DataScienceTutorials.jl More sophisticated example of learning networks

@ablaom it would be nice to have a quick example of something that can't be done with a pipeline; I was thinking something like

L1 : standardizer and boxcox L2 : Ridge and DTR L3 : hcat and feed to a LinearRegressor

It should look something like this

W = X |> Standardizer()
z = y |> UnivariateBoxCoxTransformer()
ẑ₁ = (W, z) |> RidgeRegressor()
ẑ₂ = (W, z) |> DecisionTreeRegressor()
R = hcat(ẑ₁, ẑ₂)
ẑ = (R, z) |> LinearRegressor()
ŷ = ẑ |> inverse_transform(z)

but it looks like there's an issue with fitting the R node, could you comment on it?

ERROR: MethodError: no method matching ridge(::Array{Any,2}, ::Array{Float64,1}, ::Float64)

Oct 22 '19 16:10 tlienart

Hmm the KNNRidge blend example is actually just that. But I'd still be curious to understand what I did wrong above

Oct 22 '19 16:10 tlienart

Your problem: LinearRegressor() expects a table but it is getting a matrix here.
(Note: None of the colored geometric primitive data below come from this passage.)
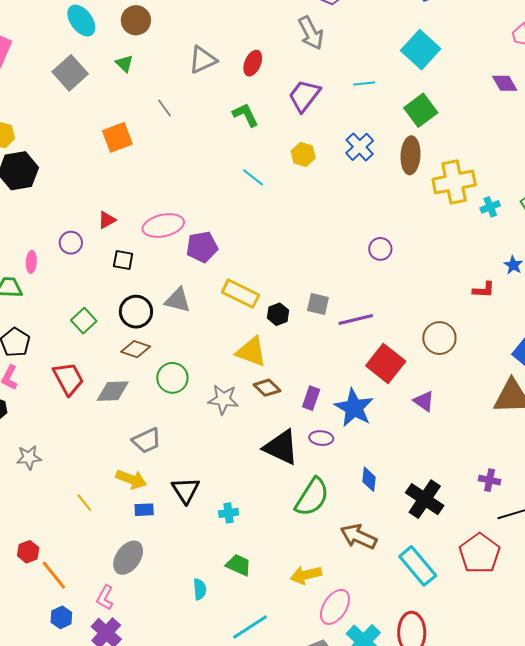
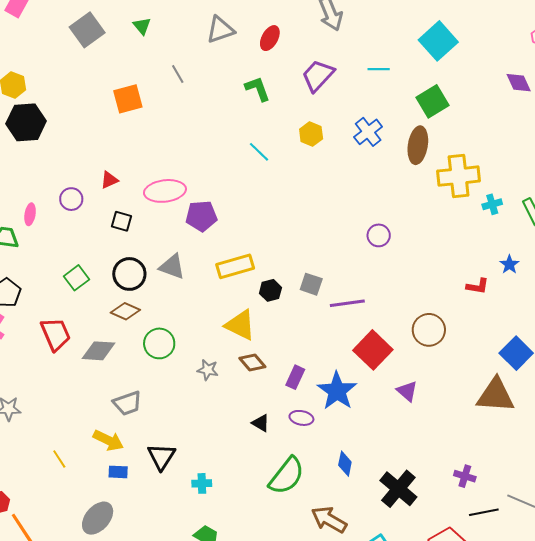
yellow rectangle: (240, 294) -> (235, 266), turned -48
gray star: (223, 399) -> (208, 370), size x0.7
black triangle: (281, 447) -> (261, 423), size x0.5

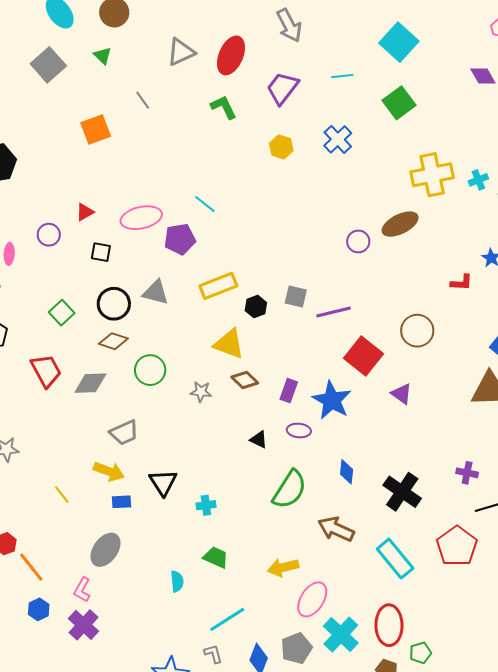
red ellipse: (270, 38) -> (231, 55), size x1.5
brown ellipse: (418, 145) -> (400, 224), moved, turned 60
cyan line: (259, 152) -> (205, 204), moved
cyan cross: (492, 204) -> (478, 180), moved

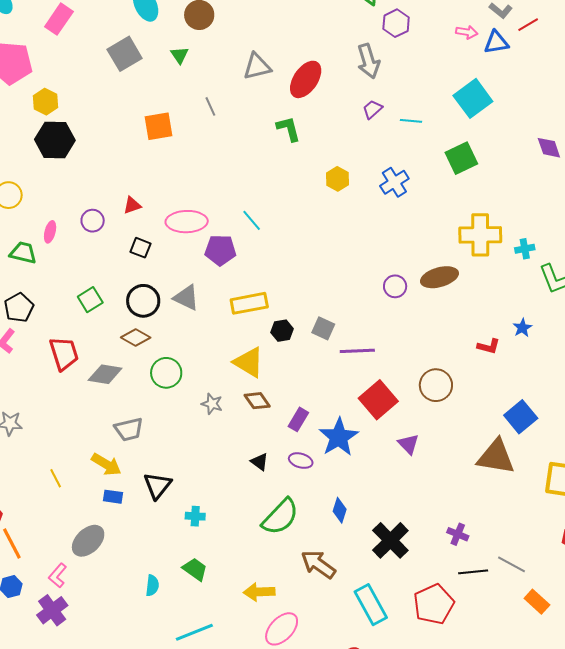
purple trapezoid: (282, 88) -> (372, 109), moved, size x0.6

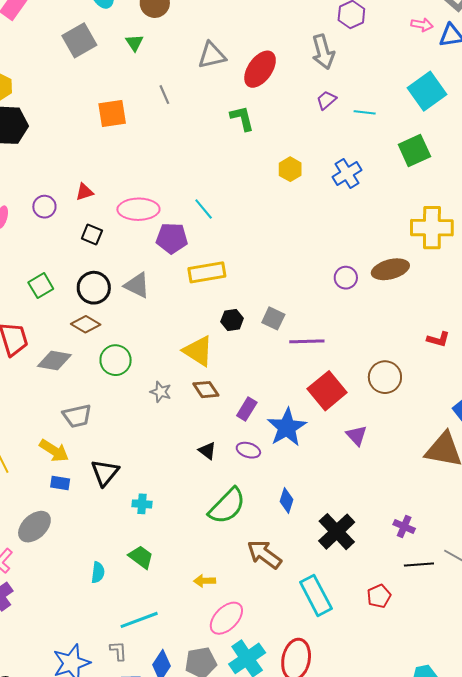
yellow rectangle: (249, 303) -> (207, 272), moved
yellow arrow: (259, 592) -> (205, 581), size x0.7
red pentagon: (434, 604) -> (379, 596), size x0.6

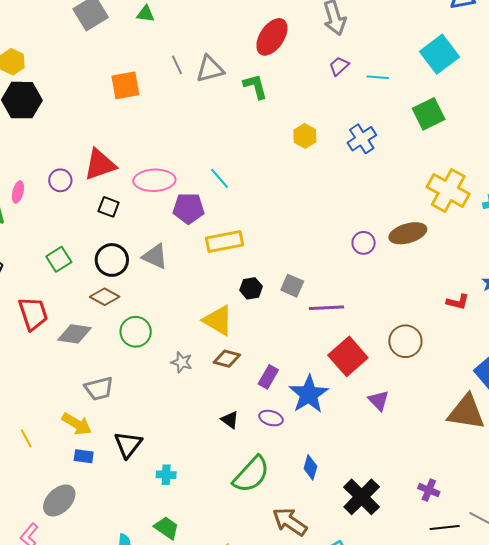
green triangle: (134, 43) -> (146, 14), turned -48
gray triangle: (212, 55) -> (210, 69), moved
red triangle: (84, 192) -> (100, 165), size x1.8
yellow cross: (432, 228) -> (448, 191), turned 30
brown diamond: (206, 390) -> (227, 359), turned -40

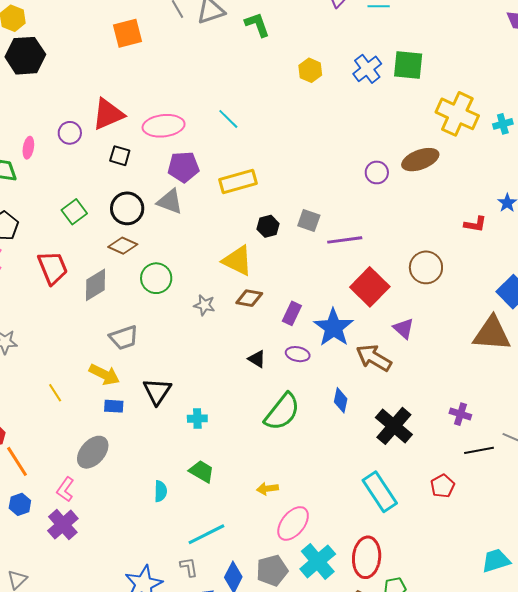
green square: (429, 114) -> (408, 65), moved, turned 36
purple pentagon: (189, 208) -> (183, 167), moved
gray diamond: (75, 334) -> (95, 285), turned -36
brown arrow: (290, 522) -> (374, 358), moved

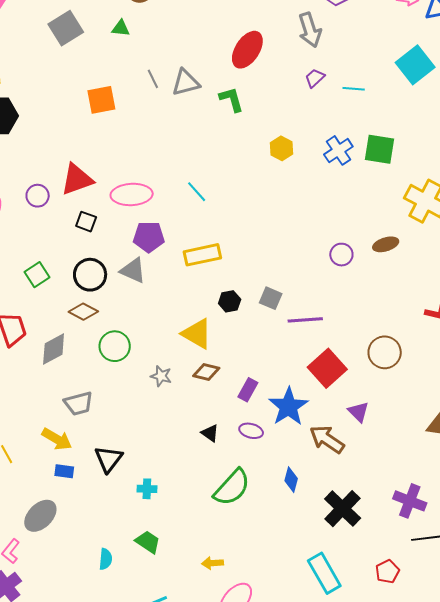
brown ellipse: (420, 160) -> (386, 244), size x0.7
purple cross: (460, 414) -> (410, 501), size x1.5

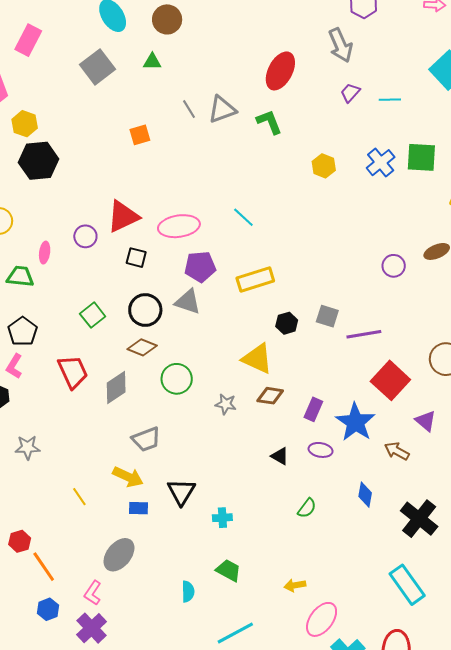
orange square: (101, 100) -> (140, 135), size x0.7
brown arrow: (327, 439) -> (397, 451), size x0.7
green semicircle: (232, 487) -> (307, 508), size x0.5

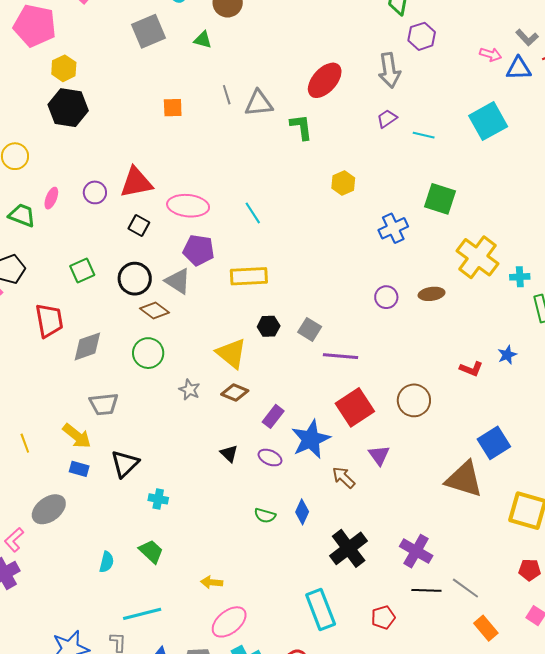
blue cross: (381, 163) -> (393, 228), moved
brown diamond: (142, 347) -> (155, 310), moved
green semicircle: (307, 508) -> (265, 516), moved, turned 55

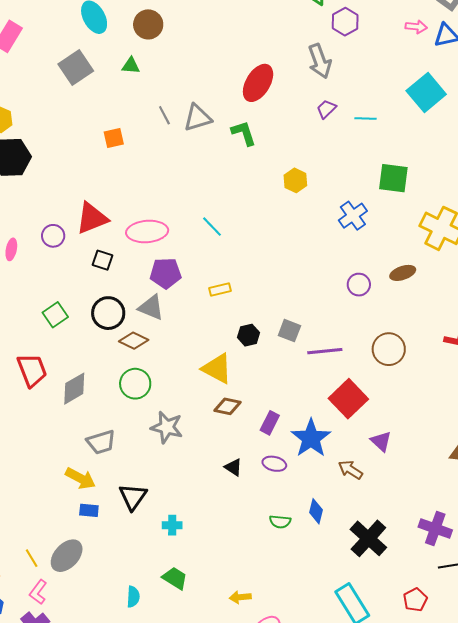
yellow rectangle: (249, 276) -> (220, 289), size x0.6
gray star: (189, 390) -> (167, 427), moved, size x1.5
brown circle: (414, 400) -> (389, 349), moved
yellow line: (25, 443) -> (32, 558), moved

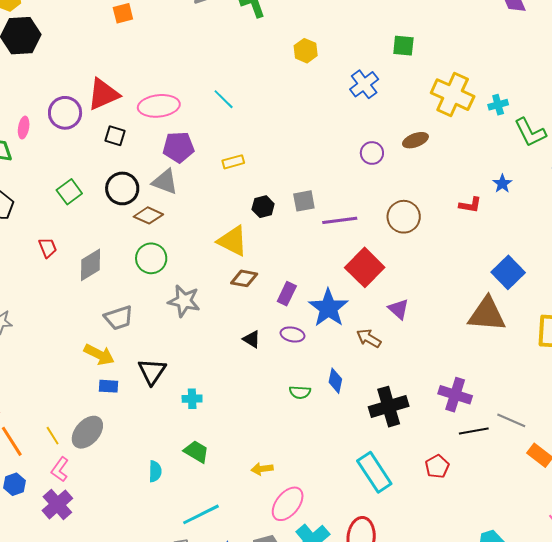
green square: (393, 178) -> (403, 46), size x0.7
purple circle: (53, 236) -> (65, 113), size x1.4
gray square: (289, 331) -> (304, 201), turned -30
red trapezoid: (32, 370) -> (48, 248), size x0.6
black cross: (368, 538) -> (389, 407), turned 33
So you need to insert an MLJTable.
Another problem: You can't apply the inverse_transform directly to ẑ because it makes probablisitic predictions. So you need to insert a mean. Sadly, mean is not overloaded for nodes, so you need to use the node method to do this yourself

The following code works:

using MLJ

Xr, yr = @load_boston
zr = rand(length(yr))

X = source(Xr)
y = source(yr)
z = source(zr)

W = X |> Standardizer()
z = y |> UnivariateBoxCoxTransformer()
ẑ₁ = (W, z) |> @load RidgeRegressor pkg=MultivariateStats
ẑ₂ = (W, z) |> @load DecisionTreeRegressor
R = MLJ.table(hcat(ẑ₁, ẑ₂))
ẑ_prob = (R, z) |> @load LinearRegressor pkg=GLM
ẑ = node(v->mean.(v), ẑ_prob)
ŷ = ẑ |> inverse_transform(z)
fit!(ŷ)
ŷ()

Side comment: A great non-trivial example is stacking, as suggested by the diagram on the MLJ Readme.

Oct 23 '19 01:10 ablaom

Or you could have used predict_mean but then you couldn't use the arrow syntax, I guess.

Oct 23 '19 01:10 ablaom